▶ [Assignment]
Please return each entry in the listing exactly.

▶ [Dataset excerpts]
----------

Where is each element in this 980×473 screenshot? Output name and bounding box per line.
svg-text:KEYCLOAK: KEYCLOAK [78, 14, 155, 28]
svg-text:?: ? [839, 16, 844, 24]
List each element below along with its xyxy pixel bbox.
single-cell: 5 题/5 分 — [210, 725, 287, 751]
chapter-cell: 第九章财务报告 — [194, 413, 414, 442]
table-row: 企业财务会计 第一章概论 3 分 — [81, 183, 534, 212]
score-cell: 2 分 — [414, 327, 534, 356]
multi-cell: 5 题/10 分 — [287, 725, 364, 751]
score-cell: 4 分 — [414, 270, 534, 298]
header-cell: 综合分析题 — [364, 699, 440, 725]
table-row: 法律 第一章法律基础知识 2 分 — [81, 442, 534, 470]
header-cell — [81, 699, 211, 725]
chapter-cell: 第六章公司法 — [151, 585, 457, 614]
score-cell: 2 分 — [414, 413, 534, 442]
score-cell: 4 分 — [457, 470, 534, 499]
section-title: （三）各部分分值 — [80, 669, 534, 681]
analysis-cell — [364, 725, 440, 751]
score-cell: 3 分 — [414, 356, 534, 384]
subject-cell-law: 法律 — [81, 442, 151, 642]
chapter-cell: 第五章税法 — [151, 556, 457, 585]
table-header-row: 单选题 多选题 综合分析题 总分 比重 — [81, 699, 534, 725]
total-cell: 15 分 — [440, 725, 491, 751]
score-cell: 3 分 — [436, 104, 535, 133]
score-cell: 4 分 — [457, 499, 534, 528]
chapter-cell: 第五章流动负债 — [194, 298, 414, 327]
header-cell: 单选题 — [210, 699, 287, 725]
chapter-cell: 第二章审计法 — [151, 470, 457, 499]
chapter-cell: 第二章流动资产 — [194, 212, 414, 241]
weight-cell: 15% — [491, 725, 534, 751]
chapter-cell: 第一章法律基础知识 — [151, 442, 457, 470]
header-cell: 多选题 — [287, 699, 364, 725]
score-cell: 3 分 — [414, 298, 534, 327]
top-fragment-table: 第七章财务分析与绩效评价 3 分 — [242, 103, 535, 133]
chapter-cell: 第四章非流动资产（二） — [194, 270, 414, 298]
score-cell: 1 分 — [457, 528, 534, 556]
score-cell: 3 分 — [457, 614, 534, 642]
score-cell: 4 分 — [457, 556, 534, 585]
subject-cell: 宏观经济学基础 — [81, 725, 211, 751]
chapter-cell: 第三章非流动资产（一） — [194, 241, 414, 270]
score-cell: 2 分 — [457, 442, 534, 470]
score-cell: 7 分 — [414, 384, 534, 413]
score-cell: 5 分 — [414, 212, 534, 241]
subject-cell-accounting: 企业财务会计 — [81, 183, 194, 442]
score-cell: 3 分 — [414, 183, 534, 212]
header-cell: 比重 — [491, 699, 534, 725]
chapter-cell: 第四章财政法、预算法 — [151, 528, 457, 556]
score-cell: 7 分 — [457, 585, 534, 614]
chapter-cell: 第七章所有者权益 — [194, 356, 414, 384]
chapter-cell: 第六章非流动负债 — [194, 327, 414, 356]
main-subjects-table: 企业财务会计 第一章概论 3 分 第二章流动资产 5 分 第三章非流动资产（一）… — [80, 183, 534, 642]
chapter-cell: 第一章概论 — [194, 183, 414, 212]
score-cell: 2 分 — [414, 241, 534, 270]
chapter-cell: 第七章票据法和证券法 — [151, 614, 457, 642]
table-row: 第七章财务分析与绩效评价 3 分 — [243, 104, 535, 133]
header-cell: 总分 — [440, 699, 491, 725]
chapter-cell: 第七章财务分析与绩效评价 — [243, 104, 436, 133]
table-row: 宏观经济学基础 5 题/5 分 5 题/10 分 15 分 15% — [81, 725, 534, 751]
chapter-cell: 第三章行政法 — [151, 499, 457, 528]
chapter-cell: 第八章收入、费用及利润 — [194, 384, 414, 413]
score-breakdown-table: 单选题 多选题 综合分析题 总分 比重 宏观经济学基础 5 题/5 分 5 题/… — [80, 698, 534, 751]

----------

▶ [Your response]
Where is each element in this 980×473 screenshot? Output name and bounding box per line.
svg-text:KEYCLOAK: KEYCLOAK [78, 14, 155, 28]
svg-text:?: ? [839, 16, 844, 24]
List each element below along with its xyxy pixel bbox.
single-cell: 5 题/5 分 — [210, 725, 287, 751]
chapter-cell: 第九章财务报告 — [194, 413, 414, 442]
table-row: 企业财务会计 第一章概论 3 分 — [81, 183, 534, 212]
score-cell: 2 分 — [414, 327, 534, 356]
multi-cell: 5 题/10 分 — [287, 725, 364, 751]
score-cell: 4 分 — [414, 270, 534, 298]
header-cell: 综合分析题 — [364, 699, 440, 725]
table-row: 法律 第一章法律基础知识 2 分 — [81, 442, 534, 470]
header-cell — [81, 699, 211, 725]
chapter-cell: 第六章公司法 — [151, 585, 457, 614]
score-cell: 2 分 — [414, 413, 534, 442]
score-cell: 4 分 — [457, 470, 534, 499]
section-title: （三）各部分分值 — [80, 669, 534, 681]
analysis-cell — [364, 725, 440, 751]
score-cell: 3 分 — [414, 356, 534, 384]
subject-cell-law: 法律 — [81, 442, 151, 642]
chapter-cell: 第五章税法 — [151, 556, 457, 585]
table-header-row: 单选题 多选题 综合分析题 总分 比重 — [81, 699, 534, 725]
total-cell: 15 分 — [440, 725, 491, 751]
score-cell: 3 分 — [436, 104, 535, 133]
score-cell: 4 分 — [457, 499, 534, 528]
chapter-cell: 第五章流动负债 — [194, 298, 414, 327]
header-cell: 单选题 — [210, 699, 287, 725]
chapter-cell: 第二章审计法 — [151, 470, 457, 499]
chapter-cell: 第二章流动资产 — [194, 212, 414, 241]
weight-cell: 15% — [491, 725, 534, 751]
chapter-cell: 第一章法律基础知识 — [151, 442, 457, 470]
header-cell: 多选题 — [287, 699, 364, 725]
score-cell: 3 分 — [414, 298, 534, 327]
top-fragment-table: 第七章财务分析与绩效评价 3 分 — [242, 103, 535, 133]
chapter-cell: 第四章非流动资产（二） — [194, 270, 414, 298]
score-cell: 1 分 — [457, 528, 534, 556]
score-cell: 3 分 — [457, 614, 534, 642]
score-cell: 4 分 — [457, 556, 534, 585]
subject-cell: 宏观经济学基础 — [81, 725, 211, 751]
chapter-cell: 第三章非流动资产（一） — [194, 241, 414, 270]
score-cell: 2 分 — [457, 442, 534, 470]
score-cell: 7 分 — [414, 384, 534, 413]
score-cell: 5 分 — [414, 212, 534, 241]
subject-cell-accounting: 企业财务会计 — [81, 183, 194, 442]
score-cell: 3 分 — [414, 183, 534, 212]
header-cell: 比重 — [491, 699, 534, 725]
chapter-cell: 第四章财政法、预算法 — [151, 528, 457, 556]
score-cell: 7 分 — [457, 585, 534, 614]
chapter-cell: 第七章所有者权益 — [194, 356, 414, 384]
chapter-cell: 第六章非流动负债 — [194, 327, 414, 356]
main-subjects-table: 企业财务会计 第一章概论 3 分 第二章流动资产 5 分 第三章非流动资产（一）… — [80, 183, 534, 642]
chapter-cell: 第一章概论 — [194, 183, 414, 212]
score-cell: 2 分 — [414, 241, 534, 270]
chapter-cell: 第七章票据法和证券法 — [151, 614, 457, 642]
table-row: 第七章财务分析与绩效评价 3 分 — [243, 104, 535, 133]
header-cell: 总分 — [440, 699, 491, 725]
chapter-cell: 第七章财务分析与绩效评价 — [243, 104, 436, 133]
table-row: 宏观经济学基础 5 题/5 分 5 题/10 分 15 分 15% — [81, 725, 534, 751]
chapter-cell: 第三章行政法 — [151, 499, 457, 528]
chapter-cell: 第八章收入、费用及利润 — [194, 384, 414, 413]
score-breakdown-table: 单选题 多选题 综合分析题 总分 比重 宏观经济学基础 5 题/5 分 5 题/… — [80, 698, 534, 751]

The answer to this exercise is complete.